The two James Cummings-trained runners will be attempting to repeat the victories of Long John in 2013, of Helmet two years earlier, who both carried Sheikh Mohammed’s colours, and of Lonhro, now a Darley stallion, who won a vintage renewal in 2001.
For Kementari (Damian Lane), the Guineas comes at the third run of a preparation that is full of promise.
The son of Lonhro has raced twice this time in, finishing third in the G3 Guineas Prelude last time out, and Cummings is satisfied his preparation has been faultless.
“He’s had a really attractive grounding for the 1600m third-up and I loved his Guineas trial in the Prelude when he warmed to the task late in the race,” Cummings said.
“I thought it was a beautiful trial.”
Before that, Kementari raced well when fourth to Menari in the G2 Run To The Rose over a 1200m trip he found too short.
“This is the race we’ve set him for and he’s ready to run well despite coming up with a slightly tricky barrier,” his trainer said.

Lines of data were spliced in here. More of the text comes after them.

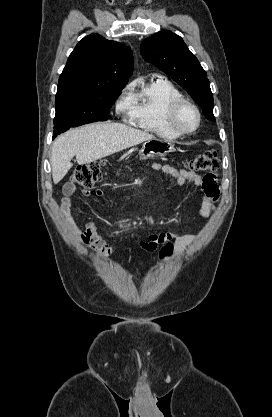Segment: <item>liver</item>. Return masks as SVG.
Masks as SVG:
<instances>
[{"label": "liver", "mask_w": 272, "mask_h": 417, "mask_svg": "<svg viewBox=\"0 0 272 417\" xmlns=\"http://www.w3.org/2000/svg\"><path fill=\"white\" fill-rule=\"evenodd\" d=\"M154 138L146 131L119 123H92L71 129L53 142L50 159L53 182L57 184L64 178L74 156L83 165Z\"/></svg>", "instance_id": "1"}]
</instances>
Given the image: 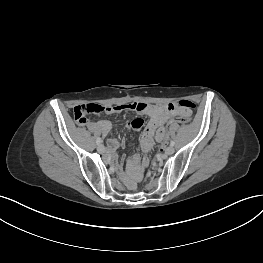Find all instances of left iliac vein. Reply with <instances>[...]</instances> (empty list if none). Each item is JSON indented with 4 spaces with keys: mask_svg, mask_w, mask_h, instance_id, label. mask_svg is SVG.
Returning a JSON list of instances; mask_svg holds the SVG:
<instances>
[{
    "mask_svg": "<svg viewBox=\"0 0 263 263\" xmlns=\"http://www.w3.org/2000/svg\"><path fill=\"white\" fill-rule=\"evenodd\" d=\"M166 155H172L174 153V148L172 146H169L165 150Z\"/></svg>",
    "mask_w": 263,
    "mask_h": 263,
    "instance_id": "obj_1",
    "label": "left iliac vein"
}]
</instances>
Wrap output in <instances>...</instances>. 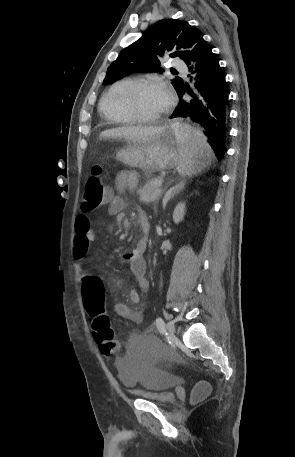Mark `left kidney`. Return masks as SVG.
I'll return each instance as SVG.
<instances>
[{
	"label": "left kidney",
	"mask_w": 295,
	"mask_h": 457,
	"mask_svg": "<svg viewBox=\"0 0 295 457\" xmlns=\"http://www.w3.org/2000/svg\"><path fill=\"white\" fill-rule=\"evenodd\" d=\"M185 210H186V205L185 203H179L174 212H173V220L176 224L181 222L184 218L185 215Z\"/></svg>",
	"instance_id": "1"
}]
</instances>
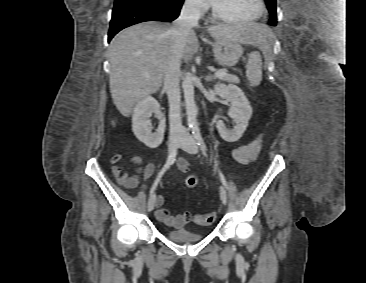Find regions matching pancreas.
Wrapping results in <instances>:
<instances>
[{"label": "pancreas", "instance_id": "cf45deb5", "mask_svg": "<svg viewBox=\"0 0 366 283\" xmlns=\"http://www.w3.org/2000/svg\"><path fill=\"white\" fill-rule=\"evenodd\" d=\"M221 80L226 81V82L235 83V84L240 83V80L238 79V77H236L235 75H230V74H226L225 76H223L221 78Z\"/></svg>", "mask_w": 366, "mask_h": 283}]
</instances>
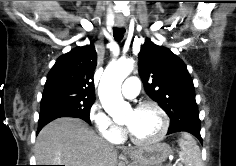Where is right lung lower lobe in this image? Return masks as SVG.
<instances>
[{"instance_id":"obj_1","label":"right lung lower lobe","mask_w":236,"mask_h":166,"mask_svg":"<svg viewBox=\"0 0 236 166\" xmlns=\"http://www.w3.org/2000/svg\"><path fill=\"white\" fill-rule=\"evenodd\" d=\"M70 117L80 118V117H77V116H70ZM80 119H82V118H80ZM47 123H49V122H45V123L39 124L37 133H38Z\"/></svg>"}]
</instances>
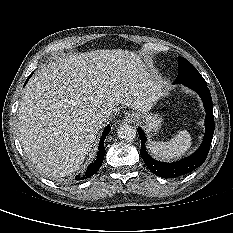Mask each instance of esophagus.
<instances>
[{"label":"esophagus","mask_w":233,"mask_h":233,"mask_svg":"<svg viewBox=\"0 0 233 233\" xmlns=\"http://www.w3.org/2000/svg\"><path fill=\"white\" fill-rule=\"evenodd\" d=\"M137 119V115L133 112H128L124 115L123 121L126 123H132Z\"/></svg>","instance_id":"34e87169"}]
</instances>
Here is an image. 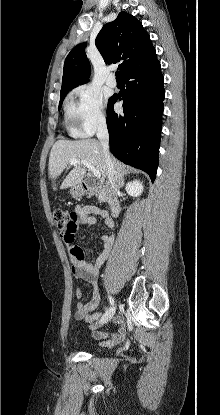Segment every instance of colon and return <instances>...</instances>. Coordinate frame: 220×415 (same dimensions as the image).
I'll return each mask as SVG.
<instances>
[{"label": "colon", "mask_w": 220, "mask_h": 415, "mask_svg": "<svg viewBox=\"0 0 220 415\" xmlns=\"http://www.w3.org/2000/svg\"><path fill=\"white\" fill-rule=\"evenodd\" d=\"M54 222L59 228V230L62 232L66 231L68 232V237L71 239L72 236V230L69 229L70 224H72L75 220V216L73 213H70L66 210H56L53 214Z\"/></svg>", "instance_id": "obj_1"}]
</instances>
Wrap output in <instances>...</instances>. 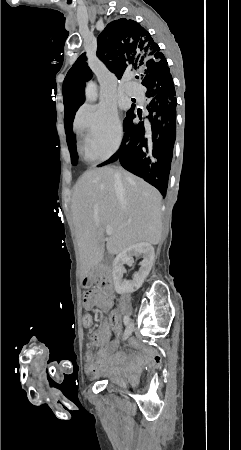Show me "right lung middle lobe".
Wrapping results in <instances>:
<instances>
[{
  "label": "right lung middle lobe",
  "mask_w": 241,
  "mask_h": 450,
  "mask_svg": "<svg viewBox=\"0 0 241 450\" xmlns=\"http://www.w3.org/2000/svg\"><path fill=\"white\" fill-rule=\"evenodd\" d=\"M87 80L77 74L68 72L63 82V102L65 107V115L69 112H76L77 109L83 104L85 100L84 88ZM134 111L132 107L126 114H130ZM71 155V163L76 165L78 162L76 149L69 147Z\"/></svg>",
  "instance_id": "obj_1"
}]
</instances>
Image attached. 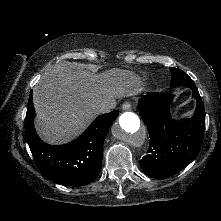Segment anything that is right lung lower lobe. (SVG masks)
Returning a JSON list of instances; mask_svg holds the SVG:
<instances>
[{
    "label": "right lung lower lobe",
    "mask_w": 221,
    "mask_h": 221,
    "mask_svg": "<svg viewBox=\"0 0 221 221\" xmlns=\"http://www.w3.org/2000/svg\"><path fill=\"white\" fill-rule=\"evenodd\" d=\"M34 113L31 92L25 118V133L41 171L49 179L67 186H81L92 182L101 170L104 139L117 118L118 111L98 116L80 137L61 146L48 145L38 137L33 125Z\"/></svg>",
    "instance_id": "obj_1"
}]
</instances>
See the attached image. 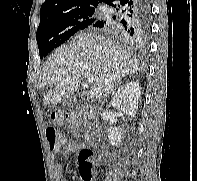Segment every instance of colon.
<instances>
[{"instance_id": "colon-1", "label": "colon", "mask_w": 197, "mask_h": 181, "mask_svg": "<svg viewBox=\"0 0 197 181\" xmlns=\"http://www.w3.org/2000/svg\"><path fill=\"white\" fill-rule=\"evenodd\" d=\"M51 120L64 125L75 126L76 117L67 113L56 112L51 115ZM50 149L58 151L63 143V138L58 134L54 126H48L45 131ZM79 172L84 181H92L94 175V157L89 149H82L78 154Z\"/></svg>"}]
</instances>
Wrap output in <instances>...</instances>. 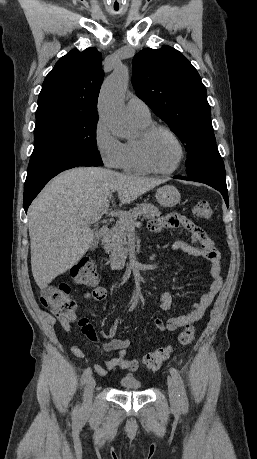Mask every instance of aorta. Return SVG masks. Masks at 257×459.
<instances>
[{
    "mask_svg": "<svg viewBox=\"0 0 257 459\" xmlns=\"http://www.w3.org/2000/svg\"><path fill=\"white\" fill-rule=\"evenodd\" d=\"M128 83V69L125 66H118L104 81L98 104L103 123L108 126L113 135L122 139H130L134 136L133 124L123 106Z\"/></svg>",
    "mask_w": 257,
    "mask_h": 459,
    "instance_id": "1",
    "label": "aorta"
}]
</instances>
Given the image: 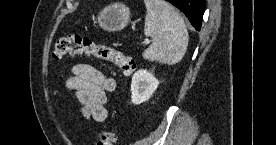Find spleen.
Here are the masks:
<instances>
[{
  "mask_svg": "<svg viewBox=\"0 0 276 145\" xmlns=\"http://www.w3.org/2000/svg\"><path fill=\"white\" fill-rule=\"evenodd\" d=\"M146 16L144 34L152 38V44L143 52L150 61L173 65L184 57L189 36L184 20L164 0H145Z\"/></svg>",
  "mask_w": 276,
  "mask_h": 145,
  "instance_id": "1",
  "label": "spleen"
}]
</instances>
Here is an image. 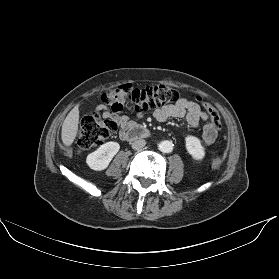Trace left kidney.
<instances>
[{
	"mask_svg": "<svg viewBox=\"0 0 279 279\" xmlns=\"http://www.w3.org/2000/svg\"><path fill=\"white\" fill-rule=\"evenodd\" d=\"M185 146L188 153L195 159V160H202L205 156V148L202 146L201 141L199 138L188 135L185 138Z\"/></svg>",
	"mask_w": 279,
	"mask_h": 279,
	"instance_id": "obj_1",
	"label": "left kidney"
}]
</instances>
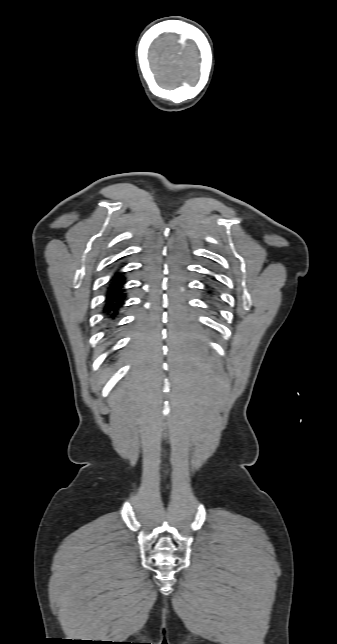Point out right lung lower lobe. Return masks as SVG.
I'll use <instances>...</instances> for the list:
<instances>
[{
	"label": "right lung lower lobe",
	"instance_id": "right-lung-lower-lobe-1",
	"mask_svg": "<svg viewBox=\"0 0 337 644\" xmlns=\"http://www.w3.org/2000/svg\"><path fill=\"white\" fill-rule=\"evenodd\" d=\"M119 267L113 274L106 290L103 314L106 320L114 324L119 316L120 309L126 300L124 284L126 283L124 273L119 272Z\"/></svg>",
	"mask_w": 337,
	"mask_h": 644
}]
</instances>
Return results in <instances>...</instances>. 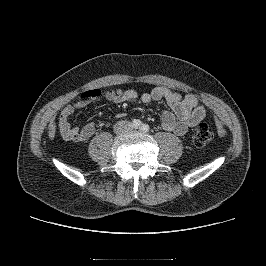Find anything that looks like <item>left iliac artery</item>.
Masks as SVG:
<instances>
[{
	"mask_svg": "<svg viewBox=\"0 0 266 266\" xmlns=\"http://www.w3.org/2000/svg\"><path fill=\"white\" fill-rule=\"evenodd\" d=\"M149 125H147V124H142V126L140 127V130L142 131V132H148L149 131Z\"/></svg>",
	"mask_w": 266,
	"mask_h": 266,
	"instance_id": "obj_1",
	"label": "left iliac artery"
}]
</instances>
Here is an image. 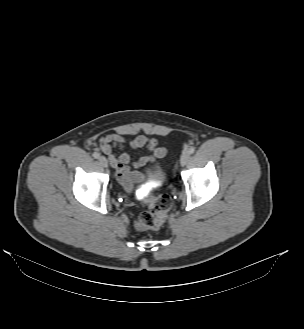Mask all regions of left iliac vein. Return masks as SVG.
I'll list each match as a JSON object with an SVG mask.
<instances>
[{"label": "left iliac vein", "instance_id": "1", "mask_svg": "<svg viewBox=\"0 0 304 329\" xmlns=\"http://www.w3.org/2000/svg\"><path fill=\"white\" fill-rule=\"evenodd\" d=\"M190 158V153L188 151H184L180 157V164L182 166L186 165Z\"/></svg>", "mask_w": 304, "mask_h": 329}]
</instances>
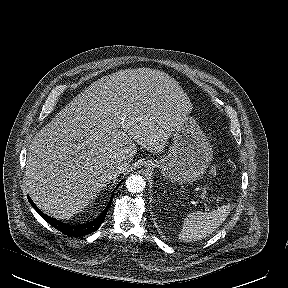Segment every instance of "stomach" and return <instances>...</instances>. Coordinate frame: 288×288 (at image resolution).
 <instances>
[{"label": "stomach", "instance_id": "1", "mask_svg": "<svg viewBox=\"0 0 288 288\" xmlns=\"http://www.w3.org/2000/svg\"><path fill=\"white\" fill-rule=\"evenodd\" d=\"M212 161L209 140L192 117H185L173 133V143L167 156L145 163L149 170L158 168L172 182L193 183L206 171Z\"/></svg>", "mask_w": 288, "mask_h": 288}]
</instances>
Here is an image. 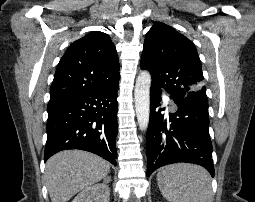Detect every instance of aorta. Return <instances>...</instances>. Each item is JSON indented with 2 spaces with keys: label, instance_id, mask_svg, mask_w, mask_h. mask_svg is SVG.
Wrapping results in <instances>:
<instances>
[{
  "label": "aorta",
  "instance_id": "762f6f07",
  "mask_svg": "<svg viewBox=\"0 0 255 202\" xmlns=\"http://www.w3.org/2000/svg\"><path fill=\"white\" fill-rule=\"evenodd\" d=\"M150 86V73L148 71H141L136 79L134 100L138 125L142 131H146L149 125Z\"/></svg>",
  "mask_w": 255,
  "mask_h": 202
}]
</instances>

“The race has brought together a field of very good colts and a filly who has very good form, but that’s what you expect in a Guineas and I think he has the quality and the form to be in there with them.”
Sanctioned (Glyn Schofield) comes to the race after finishing fourth last start in the G1 Spring Champion Stakes at Randwick last Saturday.
While Cummings acknowledges the preparation is less- than traditional, he believes the Teofilo colt will handle it.
“He’s a horse who copes with his racing really well,” he said.
“From a wide barrier in the Champion Stakes last Saturday he got back in a slowly-run race and motored home well from the back of the field, which isn’t his pattern.
“The good thing is that he’s got form around all the important horses and I like it that he’s coming back to 1600m here.”